In the very creepy Soseiji, Masahiro Motoki plays twins separated at birth.
You know, I used to wonder how they managed to find someone that looked that much like Derricks without actually being Derricks (I’m thinking primarily of “The King Is Back”). This explains it. It does bother me that they’re not identical, though. All the other doubles are.
Does Jack Warden qualify for playing Roy and Luke Fuchs in Used Cars, or were they simply brothers as opposed to twins?
How about Michael Keaton in Multiplicity (1996)? He clones himself and then his clone makes new clones of itself in return. There are about five or six Keatons in that film.
She played twin sisters Isabelle and Angela Dodson.

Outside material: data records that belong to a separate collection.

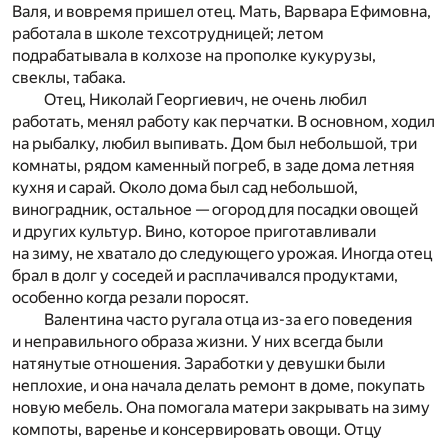
Валя, и вовремя пришел отец. Мать, Варвара Ефимовна,
работала в школе техсотрудницей; летом
подрабатывала в колхозе на прополке кукурузы,
свеклы, табака.
Отец, Николай Георгиевич, не очень любил
работать, менял работу как перчатки. В основном, ходил
на рыбалку, любил выпивать. Дом был небольшой, три
комнаты, рядом каменный погреб, в заде дома летняя
кухня и сарай. Около дома был сад небольшой,
виноградник, остальное — огород для посадки овощей
и других культур. Вино, которое приготавливали
на зиму, не хватало до следующего урожая. Иногда отец
брал в долг у соседей и расплачивался продуктами,
особенно когда резали поросят.
Валентина часто ругала отца из-за его поведения
и неправильного образа жизни. У них всегда были
натянутые отношения. Заработки у девушки были
неплохие, и она начала делать ремонт в доме, покупать
новую мебель. Она помогала матери закрывать на зиму
компоты, варенье и консервировать овощи. Отцу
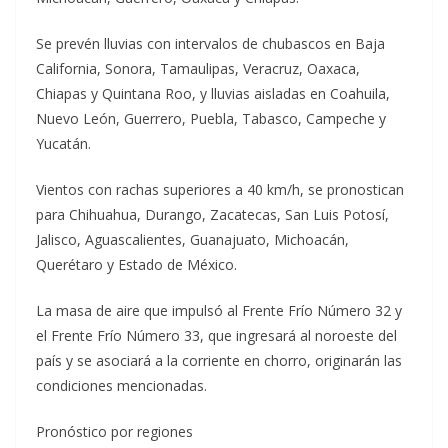
Se prevén lluvias con intervalos de chubascos en Baja
California, Sonora, Tamaulipas, Veracruz, Oaxaca,
Chiapas y Quintana Roo, y lluvias aisladas en Coahuila,
Nuevo León, Guerrero, Puebla, Tabasco, Campeche y
Yucatán.
Vientos con rachas superiores a 40 km/h, se pronostican
para Chihuahua, Durango, Zacatecas, San Luis Potosí,
Jalisco, Aguascalientes, Guanajuato, Michoacán,
Querétaro y Estado de México.
La masa de aire que impulsó al Frente Frío Número 32 y
el Frente Frío Número 33, que ingresará al noroeste del
país y se asociará a la corriente en chorro, originarán las
condiciones mencionadas.
Pronóstico por regiones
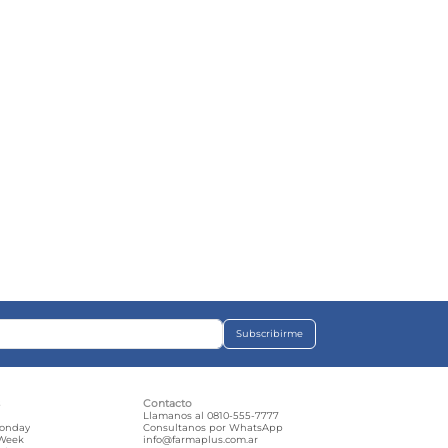
Subscribirme
s
Contacto
e
Llamanos al 0810-555-7777
Monday
Consultanos por WhatsApp
 Week
info@farmaplus.com.ar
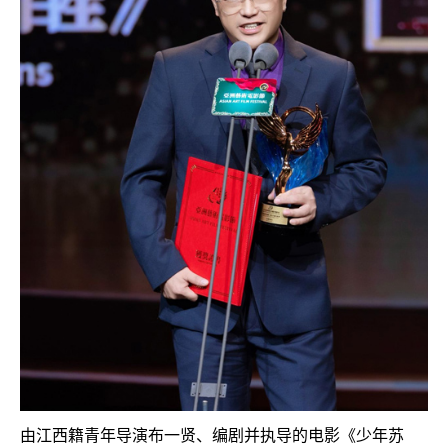
由江西籍青年导演布一贤、编剧并执导的电影《少年苏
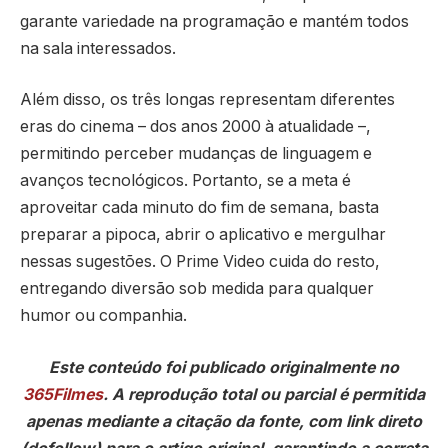
garante variedade na programação e mantém todos
na sala interessados.
Além disso, os três longas representam diferentes
eras do cinema – dos anos 2000 à atualidade –,
permitindo perceber mudanças de linguagem e
avanços tecnológicos. Portanto, se a meta é
aproveitar cada minuto do fim de semana, basta
preparar a pipoca, abrir o aplicativo e mergulhar
nessas sugestões. O Prime Video cuida do resto,
entregando diversão sob medida para qualquer
humor ou companhia.
Este conteúdo foi publicado originalmente no
365Filmes
. A reprodução total ou parcial é permitida
apenas mediante a citação da fonte, com link direto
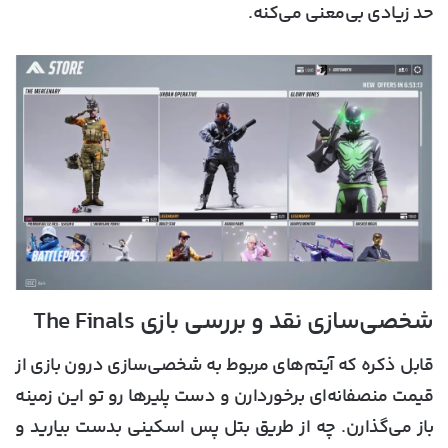
حد زیادی بی‌معنی می‌کنه.
شخصی‌سازی نقد و بررسی بازی The Finals
قابل ذکره که آیتم‌های مربوط به شخصی‌سازی درون بازی از
قیمت منصفانه‌ای برخوردارن و دست پلیر‌ها رو تو این زمینه
باز می‌گذارن. چه از طریق بتل پس اسکینی بدست بیارید و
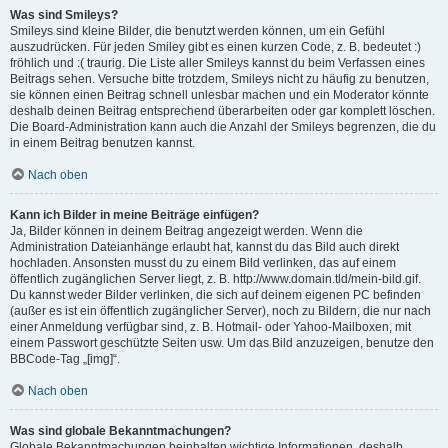
Was sind Smileys?
Smileys sind kleine Bilder, die benutzt werden können, um ein Gefühl
auszudrücken. Für jeden Smiley gibt es einen kurzen Code, z. B. bedeutet :)
fröhlich und :( traurig. Die Liste aller Smileys kannst du beim Verfassen eines
Beitrags sehen. Versuche bitte trotzdem, Smileys nicht zu häufig zu benutzen,
sie können einen Beitrag schnell unlesbar machen und ein Moderator könnte
deshalb deinen Beitrag entsprechend überarbeiten oder gar komplett löschen.
Die Board-Administration kann auch die Anzahl der Smileys begrenzen, die du
in einem Beitrag benutzen kannst.
Nach oben
Kann ich Bilder in meine Beiträge einfügen?
Ja, Bilder können in deinem Beitrag angezeigt werden. Wenn die
Administration Dateianhänge erlaubt hat, kannst du das Bild auch direkt
hochladen. Ansonsten musst du zu einem Bild verlinken, das auf einem
öffentlich zugänglichen Server liegt, z. B. http://www.domain.tld/mein-bild.gif.
Du kannst weder Bilder verlinken, die sich auf deinem eigenen PC befinden
(außer es ist ein öffentlich zugänglicher Server), noch zu Bildern, die nur nach
einer Anmeldung verfügbar sind, z. B. Hotmail- oder Yahoo-Mailboxen, mit
einem Passwort geschützte Seiten usw. Um das Bild anzuzeigen, benutze den
BBCode-Tag „[img]“.
Nach oben
Was sind globale Bekanntmachungen?
Globale Bekanntmachungen beinhalten wichtige Informationen, deshalb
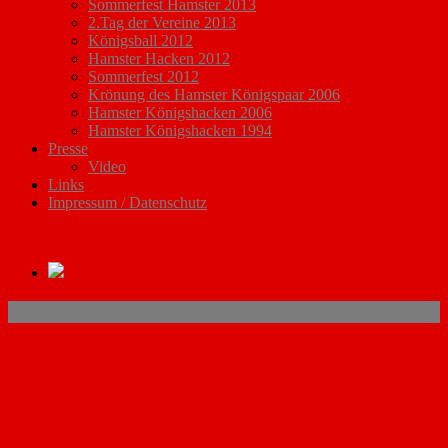
Sommerfest Hamster 2013
2.Tag der Vereine 2013
Königsball 2012
Hamster Hacken 2012
Sommerfest 2012
Krönung des Hamster Königspaar 2006
Hamster Königshacken 2006
Hamster Königshacken 1994
Presse
Video
Links
Impressum / Datenschutz
Galerien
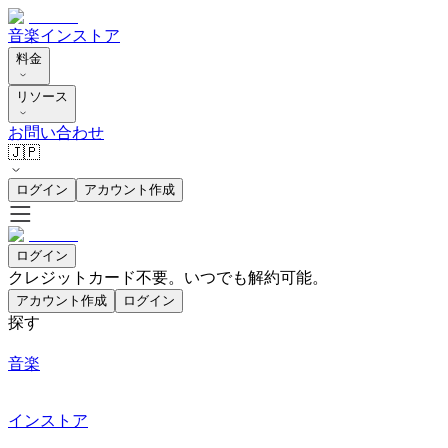
音楽
インストア
料金
リソース
お問い合わせ
🇯🇵
ログイン
アカウント作成
ログイン
クレジットカード不要。いつでも解約可能。
アカウント作成
ログイン
探す
音楽
インストア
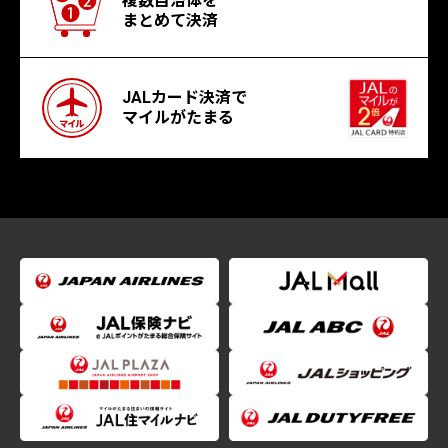
複数自治体を
まとめて決済
JALカード決済で
マイルがたまる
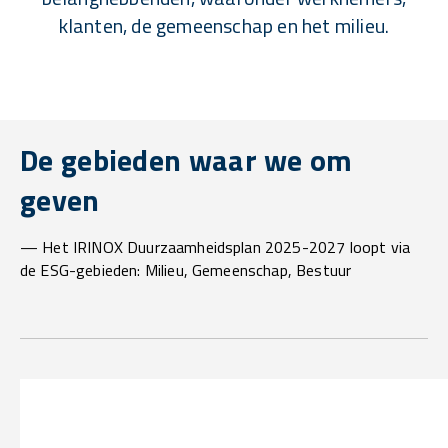
klanten, de gemeenschap en het milieu.
De gebieden waar we om
geven
— Het IRINOX Duurzaamheidsplan 2025-2027 loopt via
de ESG-gebieden: Milieu, Gemeenschap, Bestuur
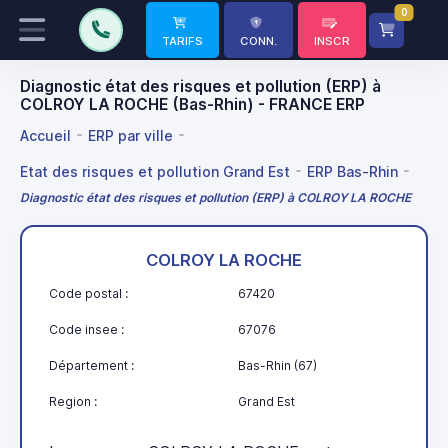
0
TARIFS
CONN.
INSCR
Diagnostic état des risques et pollution (ERP) à
COLROY LA ROCHE (Bas-Rhin) - FRANCE ERP
Accueil
ERP par ville
Etat des risques et pollution Grand Est
ERP Bas-Rhin
Diagnostic état des risques et pollution (ERP) à COLROY LA ROCHE
COLROY LA ROCHE
Code postal :
67420
Code insee :
67076
Département :
Bas-Rhin (67)
Region :
Grand Est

Isabelle was committed to an asylum, Angela was a cop.
Oh, and that crazy guy from the VW commercials (Peter Stormare) “Representing Deutschland” played a sufficiently creepy Lucifer.
In the 1964 series, the unnamed cartoon actor who played Underdog/Shoeshine Boy also played his evil look-alike, Tap Tap the Chiseler. Wally Cox did Underdog’s voice and narrator George S. Irving voiced Tap Tap, but I submit that the versatile cartoon actor who doubled (tripled?) as Underdog/Shoeshine and Tap Tap brought as much to these complex performances as did Cox and Irving.
When fighting ignorance I am not slow,
So it’s hip, hip, hip, and awaaaaaaay I go!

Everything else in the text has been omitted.